The MNA-SF emerged as a significant predictor of mortality. Patients with a better nutritional status had a reduction in mortality risk of 53.1% at one year and 38.6% at six months. For every unit increase in MNA-SF score, mortality odds are reduced by 53.1%. This is a result not previously reported in the literature for PPHFs, which suggests the importance of assessing the nutritional status of patients prior to surgery and monitoring it over time by ensuring adequate nutrition, as already demonstrated for proximal femur fracture patients [10].
Similarly, cognitive impairment, measured by the SPMSQ, was strongly associated with increased mortality. Patients with lower SPMSQ scores had a 2.95-fold increased risk of death at six months and a 6.19-fold increase at one year. This previously unreported finding indicates that patients with cognitive impairment are at a significantly higher risk of mortality. It underscores the importance of cognitive assessment and the management of cognitive dysfunction in clinical practice to improve survival outcomes [22].
Functional status, assessed using the modified Katz ADL scale and the Parker Mobility Index, also showed a strong relationship with survival. Greater independence in ADLs was associated with a 29.3% reduction in one-year mortality and a 25.5% reduction at six months. To the best of our knowledge, no articles or studies were found reporting a similar result. Although early weight-bearing did not yield significant results, early patient mobilization and the recovery of independence in activities of daily living proved to be of primary importance.
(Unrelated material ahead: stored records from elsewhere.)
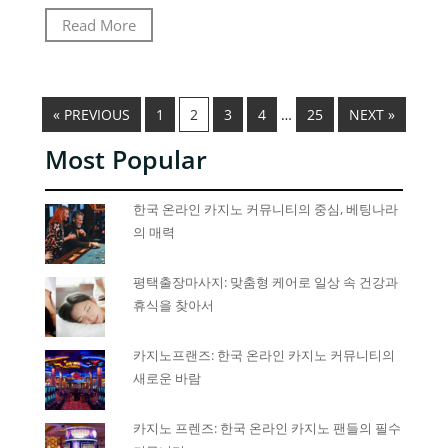
Read More
« PREVIOUS
1
2
3
4
…
25
NEXT »
Most Popular
한국 온라인 카지노 커뮤니티의 중심, 베팅나라
의 매력
평택출장마사지: 맞춤형 케어로 일상 속 건강과
휴식을 찾아서
카지노프랜즈: 한국 온라인 카지노 커뮤니티의
새로운 바람
카지노 프렌즈: 한국 온라인 카지노 팬들의 필수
In fact, Parker’s Mobility Index showed that subjects with greater walking ability in the home, outdoor and in social activities at control showed a highly significant reduction in mortality risk (53.8% at one year and 50.7% at six months). This indicates that reduced functional status and impaired mobility are significant risk factors in terms of survival, with individuals more vulnerable to disease- or intervention-related complications, resulting in an increased risk of mortality [23].
As far as time to surgery is concerned, no difference in mortality was observed between subjects operated on within two days of injury and those who underwent surgery after three days. This finding results in line with other literature reports by Smolle et al. [18] and Bliemel et al. [24]. These studies showed that time to surgery is not significantly associated with an increased risk of complications and mortality, nor does it lead to a reduction in mortality rates in the acute or mid-term phase. In fact, in most cases, surgical delay is clinically justified, as patients often need to be medically stabilized before undergoing surgery. However, the goal should be early surgical treatment to achieve early mobilisation and avoid non-surgical secondary complications [18, 24].
Strengths of the study: demonstrating that nutritional status, cognitive function, prior functional status, and risk as measured by NHFS are predictors of mortality (or survival) in patients with PPHF.
The present study limitations include the sample size and the relatively low number of death events, which limited a comprehensive assessment of the impact of each factor on the risk of death by a multivariate analysis. Furthermore, due to the small sample size, the results may not be generalizable to other populations. Increasing the sample size and the number of events would enable a more accurate determination of the true impact of each factor.
Conclusions
In conclusion, orthogeriatric scores, particularly MNA-SF, SPMSQ, ADL, and NHFS, are strong predictors of mortality after PPHF. Further studies are needed to confirm whether integrating structured orthogeriatric and physiatric evaluation into perioperative care can improve risk stratification, guide personalized management, and ultimately enhance survival and functional recovery.